Papa et patron confiné, Grégor Chapelle gère depuis son salon un organisme qui est en première ligne pour gérer la crise économique et sociale qui vient de démarrer, Actiris.

"On est privilégiés. On est confiné en famille, on a un jardin, on n’a pas d’inquiétude à avoir sur nos revenus. C’est beaucoup plus compliqué pour les familles monoparentales, pour les gens seuls, pour les personnes qui se retrouvent dans des situations vraiment compliquées."

Il sait de quoi il parle, Grégor Chapelle, lui qui gère l’un des principaux filets de sécurité sociale bruxellois. Le patron d’Actiris a dû lancer, le 12 mars dernier, le confinement de ses équipes. Fermer les antennes qui reçoivent, chaque mois, plus de 60.000 demandeurs d’emploi bruxellois. Pendant quatre jours, les équipes logistiques et le service IT ont turbiné à plein régime pour permettre à la centaine de conseillers emplois de poursuivre leur travail. "Il ne s’agissait pas uniquement de protéger nos travailleurs, mais aussi les usagers. Un public souvent fragilisé, obligé de venir dans nos bureaux pour ne pas être sanctionné et se voir supprimer ses allocations."

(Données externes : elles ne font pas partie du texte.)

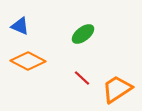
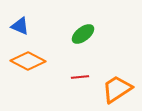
red line: moved 2 px left, 1 px up; rotated 48 degrees counterclockwise
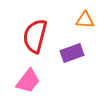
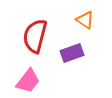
orange triangle: rotated 30 degrees clockwise
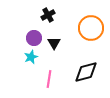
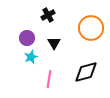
purple circle: moved 7 px left
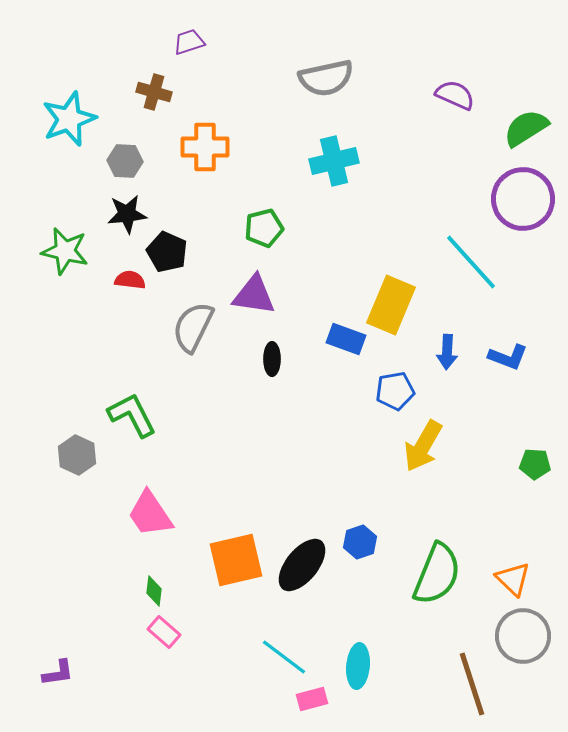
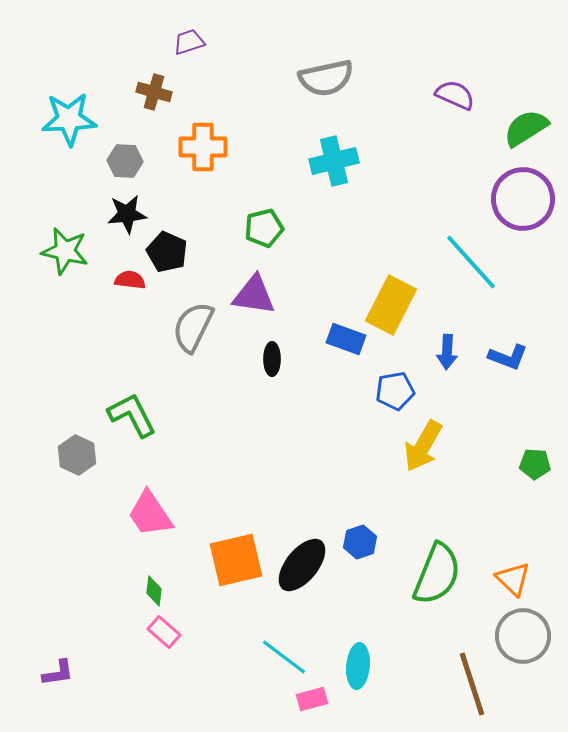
cyan star at (69, 119): rotated 18 degrees clockwise
orange cross at (205, 147): moved 2 px left
yellow rectangle at (391, 305): rotated 4 degrees clockwise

"J’ose le dire, je fais partie de ces parents débordés".

Le 16 mars, toute l’équipe d’Actiris a pris ses quartiers à la maison. Équipés des logiciels ad hoc, ils ont pu immédiatement traiter les dossiers depuis leur salon. Leur productivité a explosé. "Ils reçoivent entre 500 et 1.000 appels par jour. Ils ont réussi à baisser le temps d’attente à moins de 15 secondes! Le service IT a fourni un travail technique énorme pour mettre les équipes en sécurité à la maison". Certains l’ont d'ailleurs payé de leur santé, touchés par le virus.

Entre téléconférences et enfants

Et lui, comment gère-t-il le travail à la maison? "Ce n’est pas simple, sur le plan cognitif, de s’adapter au travail en téléconférence", confie-t-il. Père de deux petites filles de 6 et 10 ans, il a choisi avec son épouse, sociologue, de partager les tâches familiales. Le couple s‘est mis en "shift".

Capture d'écran statut Facebook Gregor Chapelle

Un coup pour travailler, un coup pour s’occuper des enfants. "Mes filles ont des institutrices très engagées et exigeantes. Si on suivait leurs recommandations, elles travailleraient 4 à 5 heures par jour. On a choisi de limiter à 3 heures, on essaye d’avoir avec elles des activités ludiques." "J’ose le dire, je fais partie de ces parents débordés", disait-il d'ailleurs la semaine dernière sur Facebook, en affichant sa solidarité avec les parents qui disent "stop, on n'arrive pas à suivre".

"En période de crise, c’est le meilleur de l’humain qui finit par sortir. Mais on va se rendre très vite compte de la chance qu’on a d’avoir un système de solidarité froide."
Gregor Chapelle
Directeur général d'Actiris

Levé à 7h30, Grégor Chapelle enchaîne soit l’école à la maison, soit les vidéoconférences avec le cabinet bruxellois de l’emploi, la task force économique, la cellule de crise d’Actiris, le comité de direction. Le soir, il le réserve au travail administratif. Sans savoir combien de temps il tiendra ce rythme… Car avec les conséquences attendues sur le plan de l’économie et de l’emploi, Actiris fait partie des acteurs de 1re ligne sur le front de la seconde vague de crise qui s’annonce.

Un message d’espoir au milieu du brouillard? "À l’horizon, je vois pointer un renforcement des solidarités chaudes (l'associatif, l’engagement personnel). En période de crise, c’est le meilleur de l’humain qui finit par sortir. Mais on va se rendre très vite compte de la chance qu’on a d’avoir un système de solidarité froide (sécu, CPAS…) bien organisé. Regardez aux USA, c’est marche ou crève. On va se rendre compte à quel point on a besoin de ces services collectifs, hôpitaux, infirmières, pompiers, caissières… On va se rendre compte que ces fonctions doivent être plus valorisées. Mais à quel prix…" Une de ses grandes craintes? "Il y aura un avant et un après. En espérant que cela ne bascule pas vers des crispations identitaires."